Why This Matters to Homesteaders
The first reason this matters to a homesteader is health. A great example of this is local honey versus commercial honey. Where bees go from flower to flower gathering pollen from the area, bringing it back to their hive, and making honey out of it. Most commercial bees are fed sugar. Like getting a small dose of an illness through a vaccine, eating local honey might save your allergy problems. Commercial honey will not do anything.
Local foods also provide us with a sense of seasonality. That grocery store we walked into earlier does not. Would you like strawberries in December? Sure. I personally cannot eat that fruit until April or May and part of the fun is the anticipation!
Another reason why we wait for produce that we could have year round is the taste. The taste of a local tomato is exponentially better than that bought in February at a grocery store. Not to mention, for all of the “variety” a grocery store promises, finding an heirloom tomato gives a satisfaction like no other.
Part of the reason this happens is because locally grown produce has more time to ripen. Many of the produce at the store are picked while still unripe and finish out their process after being picked and shipped to the warehouse it sits at before it comes to the store.
Local food helps the environment. I have a challenge for you. Go to your local farmers market and talk to your farmer. You do not have to go to the one with the USDA Organic label on their sign to find out that many of them use organic, sustainable practices.
These practices involve taking care of the earth so that it is as readily available to the next generation as it is to us, if not more so. Those farmers are creating sustainability for everyone around them – their business, their land, the consumer, their community and the world at large if we look at the bigger picture.
Another way that eating locally helps the environment is by reducing gas emissions. Cuesa.org provided a startling contrast of Chicago’s Terminal Market where wholesalers sell their produce and a local farmers market in the area. Apples on average travel fourteen hundred miles less if they are bought locally versus conventionally. That is a lot of gas that we could save meaning less CO2 in the air and cheaper gas prices because there would be more to go around.
Going back to the community aspect, it brings in more money locally than grocery shopping does. A farmer keeps that money and uses it in the same economy it came from.
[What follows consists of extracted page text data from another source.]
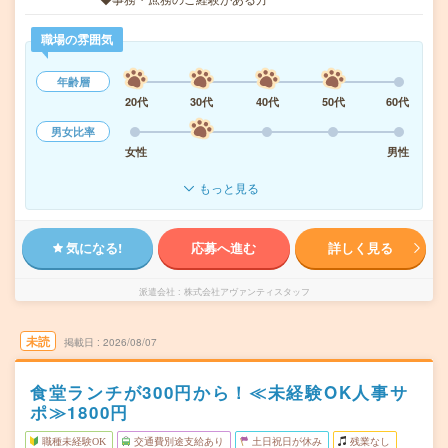
職場の雰囲気
年齢層
20代
30代
40代
50代
60代
男女比率
女性
男性
もっと見る
気になる!
応募へ進む
詳しく見る
派遣会社
株式会社アヴァンティスタッフ
未読
掲載日
2026/08/07
食堂ランチが300円から！≪未経験OK人事サ
ポ≫1800円
職種未経験OK
交通費別途支給あり
土日祝日が休み
残業なし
According to Michigan State University’s Center for Community and Economic Development, in the Grand Rapids area for every one hundred dollars spent locally, seventy-three dollars remains in the local economy.
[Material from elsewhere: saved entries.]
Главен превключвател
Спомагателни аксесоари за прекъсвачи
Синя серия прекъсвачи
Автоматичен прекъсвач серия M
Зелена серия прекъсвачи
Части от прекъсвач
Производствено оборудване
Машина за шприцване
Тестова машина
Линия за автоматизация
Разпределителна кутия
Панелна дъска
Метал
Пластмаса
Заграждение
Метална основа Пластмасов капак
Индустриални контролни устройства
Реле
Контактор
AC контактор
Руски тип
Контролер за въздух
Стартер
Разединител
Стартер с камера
What this means is that the farmer is spending the money to purchase seeds, farm equipment, even pay their bills locally with the money that you gave them to keep them working. If you own a local business, there is a good chance that the money you gave the farmer will come back to you.
What You Can Do
By supporting your local rancher or farmer, you are ensuring that their land stays farmland and does not get developed into something else.
When choosing your farmer, do your research. Visit their farm. If you have time, volunteer to see what all they do and how they do it. Make sure that you know you are getting the best price possible for your buck.
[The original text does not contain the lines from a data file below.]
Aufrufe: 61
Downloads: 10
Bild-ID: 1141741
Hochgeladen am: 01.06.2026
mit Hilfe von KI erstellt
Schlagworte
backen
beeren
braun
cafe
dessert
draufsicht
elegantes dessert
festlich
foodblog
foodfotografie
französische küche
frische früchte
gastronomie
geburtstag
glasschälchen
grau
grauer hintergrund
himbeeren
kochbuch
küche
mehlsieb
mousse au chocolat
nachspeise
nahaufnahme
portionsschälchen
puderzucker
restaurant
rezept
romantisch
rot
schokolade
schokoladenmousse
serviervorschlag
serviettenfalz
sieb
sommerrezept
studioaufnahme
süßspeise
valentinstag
If searching for a rancher, again, visit the rancher. Make sure that the animals are able to live a natural life before they are slaughtered. Find out where they take the animal for processing. If you have any, don’t be afraid to ask questions.
If you do not have time to go to the farm or to a farmers market, find out about a Community Supported Agriculture (CSA) program in your area. Many will drop off at a central location, such as a place of business. A lot of times, there are customers who have been with that farmer for a while and can tell you what they like and don’t like about the program.
Above all, get out and become a part of the community in which you are creating your homestead. Learn and grow with our fellow farmers and cultivators of this great life here on earth.